Look, I get the skepticism but this is exactly what a GM should do when you’re actually competing for something real. Holmes built this team the right way for years, so if he needs to tweak his approach when it matters most, that’s not abandoning anything – that’s being smart. The guys he picked are going to help us win, and that’s what matters.

DetroitDoubtingThomas
DetroitDoubtingThomas
1 month ago

I want to believe him, I really do. But come on, three reaches in your three biggest need spots? That doesn’t happen by accident. I’m not saying it was the wrong move necessarily, but let’s not pretend this was some magical alignment of talent and position.
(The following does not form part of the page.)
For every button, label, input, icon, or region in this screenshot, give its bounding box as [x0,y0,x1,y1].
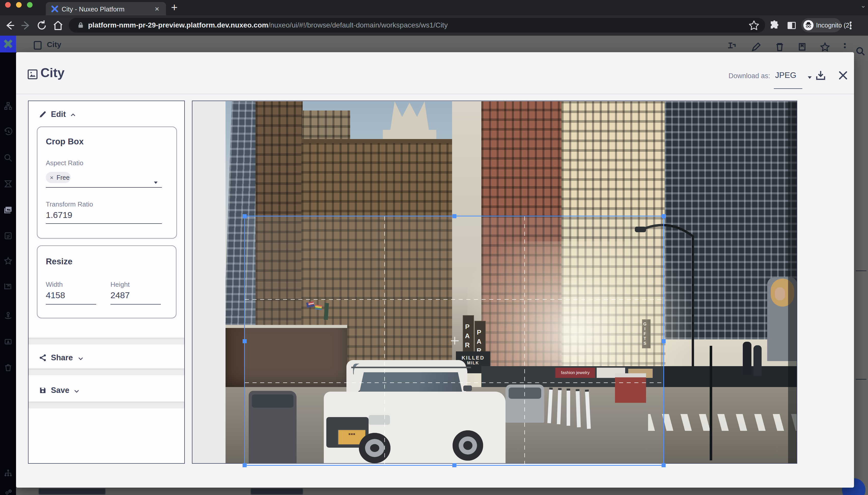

Holmes made a calculation and went for it, which fine, but own it.

SilverdomeSurvivor
SilverdomeSurvivor
1 month ago

You know what, I’ve watched a lot of bad drafts over the years, and this isn’t one of them. Holmes has shown he knows how to evaluate talent in ways that matter. Is he bending his rules a bit? Maybe. But after what we’ve been through as fans, a GM who actually addresses real needs while staying competitive is something to appreciate, not nitpick.

RoarOf313
RoarOf313
1 month ago

The article basically admits these were reaches but also basically admits it doesn’t matter because we got guys at positions we needed. So why are we still pretending this is some gotcha moment? Holmes is doing his job, which is building a championship team, not collecting trophies for following some rigid philosophy.